A Filosofia Prática tem a ver com a ética da vida e a ética da vida tem a ver com tudo o que vive e luta para existir, não só como um corpo finito, mas como um ser.
Com esse pano de fundo, praticar a filosofia é cotidianamente tentar perceber de que maneira atuo em favor do existir, neste mundo, neste tempo.
A Justiça Restaurativa é antes de tudo um exercício filosófico que busca refletir tais crenças, mais do que uma metodologia prática, marcada por arranjos técnicos ou manejos, traz consigo a ampliação do conhecimento sobre si e sobre os outros, sobre as dores e sofrimentos promovidos pelo encontro e seus afetos desdobrados.
Propõe a construção do justo pela ética da vida e aliada à Filosofia Prática trabalha na construção do justo tendo como base o respeito de que toda natureza é. Poder existir na presença do outro, sabendo que sempre nos afetamos no encontro. Poder cuidar dos efeitos dos nossos afetos é o que de mais justo podemos construir na experiência humana.
Cuidar de si na presença do outro: uma estratégia política.
“Ocupar-se consigo não é pois,
uma simples preparação momentânea para a vida;
é uma forma de vida”.
Foucault, Hermenêutica do Sujeito.
Dedicamos à nós mesmos aquilo que desejamos aos outros? Perdemos a presença diante do adestramento dos corpos, da captura do desejo produzindo uma vida posta à ter um emprego produtor de capital. Como a partir dos nossos corpos, podemos reivindicar o direito ao gozo, ao prazer?
Tomamos emprestadas as reflexões do filósofo sul coreano Byung-Chul Han sobre a “sociedade do cansaço” em que traz como característica atual do capitalismo não ser mais necessário um opressor externo, já que constrói dentro de cada um de nós o nosso próprio tirano que nos exige cada vez mais.

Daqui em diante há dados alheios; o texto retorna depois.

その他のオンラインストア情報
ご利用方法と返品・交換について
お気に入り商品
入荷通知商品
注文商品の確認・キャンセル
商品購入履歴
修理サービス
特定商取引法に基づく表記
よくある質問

O filósofo estabelece uma linha de reflexão crítica próxima às de Foucault e Deleuze das quais se destaca a fabricação de uma subjetividade capturada e marcada pelo desejo neurótico da falta.
Em nossa prática cotidiana temos assistido pessoas, enfrentando pesadas rotinas, desenvolvendo doenças, lidando com a sensação constante de estarem prestes a falhar, dedicando menos tempo àquilo que lhes é prazeroso: tempo de convívio com seus familiares, parceiros e amigos, passeios, poesia, raios de sol ou banho de mar, pessoas cuja alegria foi subtraída, reduzida à uma espécie de paranoia produtiva.
No trabalho voltado aos modos de construção do justo nos parece que o conceito do cuidar de si é mais atual do que nunca e neste sentido resistir, encontrar contornos e aprender a dizer “não”, relaciona-se com a capacidade de ser sujeito ativo, que podendo reconhecer-se parte de um sistema político, social e econômico, sinta-se capaz de transforma-se, transformando-o.
Como compor um modo de vida potente? A potência de promover encontros, de afetar e sermos afetadas de inúmeras maneiras é o que mais desejamos (Conatus).
Neste programa propomos uma série de ações que podem nos levar a aprender outros modos de ouvir, falar, pensar, sentir e fazer… buscar o que se compõe com a nossa natureza e nos torna potentes.